▸ **Exercise goal**
If an entry below contains an image, drop the image and retype the rest exactly.

Dataset entries
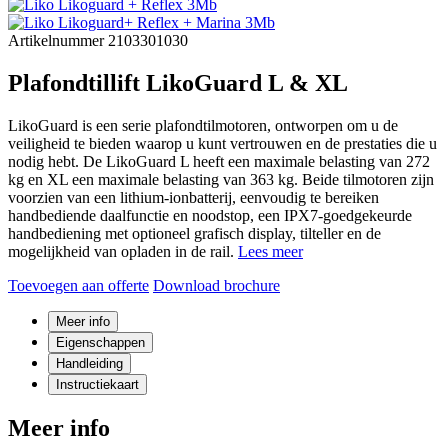
Artikelnummer 2103301030
Plafondtillift LikoGuard L & XL
LikoGuard is een serie plafondtilmotoren, ontworpen om u de
veiligheid te bieden waarop u kunt vertrouwen en de prestaties die u
nodig hebt. De LikoGuard L heeft een maximale belasting van 272
kg en XL een maximale belasting van 363 kg. Beide tilmotoren zijn
voorzien van een lithium-ionbatterij, eenvoudig te bereiken
handbediende daalfunctie en noodstop, een IPX7-goedgekeurde
handbediening met optioneel grafisch display, tilteller en de
mogelijkheid van opladen in de rail.
Lees meer
Toevoegen aan offerte
Download brochure
Meer info
Eigenschappen
Handleiding
Instructiekaart
Meer info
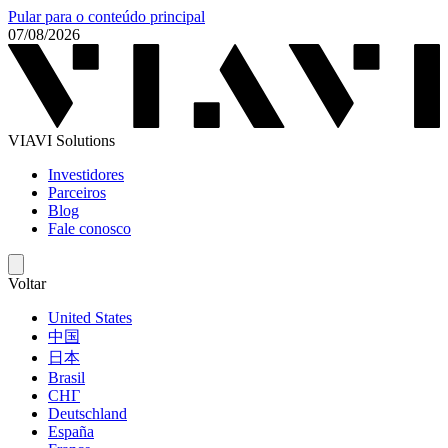
Pular para o conteúdo principal
07/08/2026
VIAVI Solutions
Investidores
Parceiros
Blog
Fale conosco
Voltar
United States
中国
日本
Brasil
СНГ
Deutschland
España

▸ **Solution to the exercise**
Artikelnummer 2103301030
Plafondtillift LikoGuard L & XL
LikoGuard is een serie plafondtilmotoren, ontworpen om u de
veiligheid te bieden waarop u kunt vertrouwen en de prestaties die u
nodig hebt. De LikoGuard L heeft een maximale belasting van 272
kg en XL een maximale belasting van 363 kg. Beide tilmotoren zijn
voorzien van een lithium-ionbatterij, eenvoudig te bereiken
handbediende daalfunctie en noodstop, een IPX7-goedgekeurde
handbediening met optioneel grafisch display, tilteller en de
mogelijkheid van opladen in de rail.
Lees meer
Toevoegen aan offerte
Download brochure
Meer info
Eigenschappen
Handleiding
Instructiekaart
Meer info
Pular para o conteúdo principal
07/08/2026
VIAVI Solutions
Investidores
Parceiros
Blog
Fale conosco
Voltar
United States
中国
日本
Brasil
СНГ
Deutschland
España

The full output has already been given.